I was hired in what was supposed to be a permanent, full-time role within their Internal IT department. This department consisted of 3 people--myself, 2 other people in Calgary.
I came into a completely broken Windows Environment. I rebuilt, redesigned and fixed all the problems in 5 short months. I brought back to life completely dead DC's, a dead W S U S environment and implemented and built a corporate image and deployment services with MDT. I gave them a migration path and initiated their migration from Windows 7/8 to Windows 10. 2 weeks prior to my 6 months probation, I was thanked for all of my hard work and told my services were no longer required.
The people in Calgary is a very knowledgeable Linux Systems Administrator but will not document or share any of their knowledge on any of the internal systems whatsoever. They sit in a corner of the office and treat internal requests like a pain in the behind and have 0 Windows knowledge whatsoever. All of their internal systems (with the exception of the Windows environment now, thanks to me) are at least 3-5 years out of date and no maintenance or upkeep is done on anything.

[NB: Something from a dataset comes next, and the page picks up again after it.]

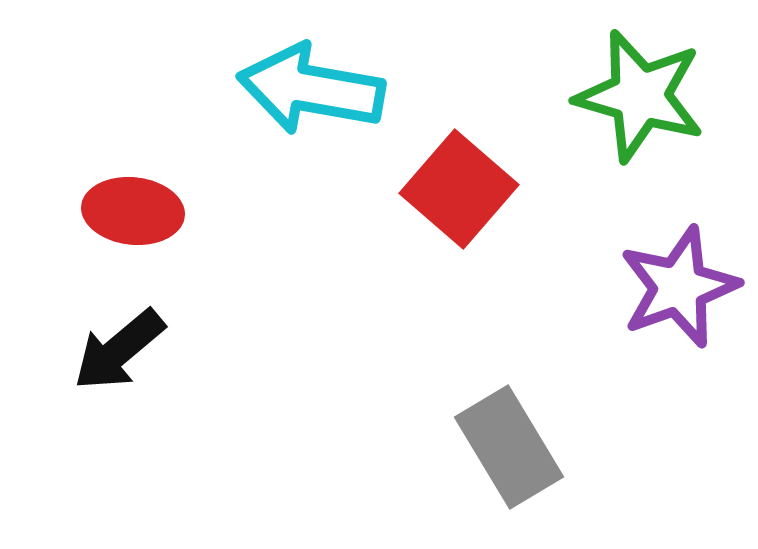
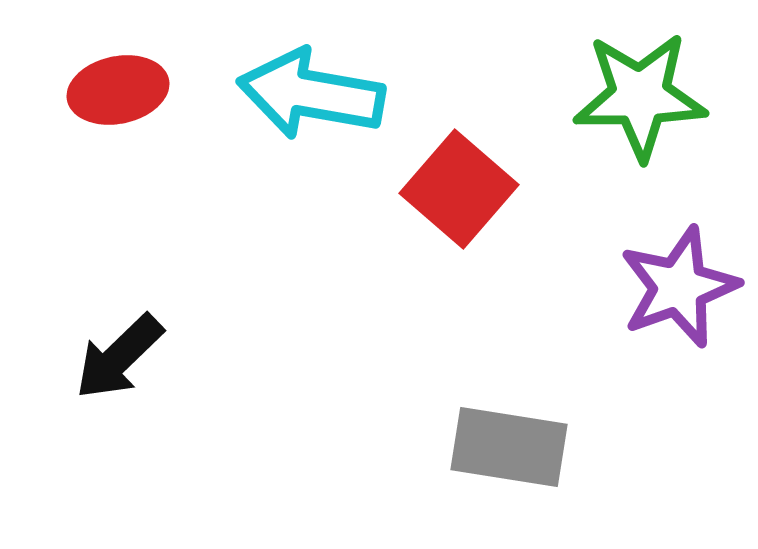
cyan arrow: moved 5 px down
green star: rotated 17 degrees counterclockwise
red ellipse: moved 15 px left, 121 px up; rotated 18 degrees counterclockwise
black arrow: moved 7 px down; rotated 4 degrees counterclockwise
gray rectangle: rotated 50 degrees counterclockwise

All equipment is out of date, some 7-10 years old. When you walk into their server room, it is wall-to wall desktops running server software. They don't use official vendors but order from Amazon and e bay and any order over $150 needs to be approved by the owner and CEO of Hitachi-ID.
The Calgary office is plastered with signs about respecting the environment you work in. IE, wipe your feet signs are prevalent everywhere. The owner is a former smoker, so there is anti-smoking propaganda at every corner to the extreme. IE, you are not allowed to use the elevator if you go outside for a smoke. One former employee described to me while I was there, and I quote "It's like going to Grandma's house."
I received no day to day direction or training. I came in as an IT Specialist and was given the "keys to the kingdom" so to speak but was never shown any systems or provided any documentation whatsoever. I was sent to Calgary for 3 weeks for training but spent the majority of that time cleaning the pig sty of an IT area and formatting computers. The people in Calgary spent a total of about half an hour one day of those three weeks running down the network infrastructure--all of which they did not seem to be 100% completely familiar with when posed with questions.
They are complete paranoid about telecommuting and have this attitude that anyone working from home is simply taking a day off, despite an abundance of evidence to the contrary.
A broken bonus system that doesn't kick in until after 3 years with the company.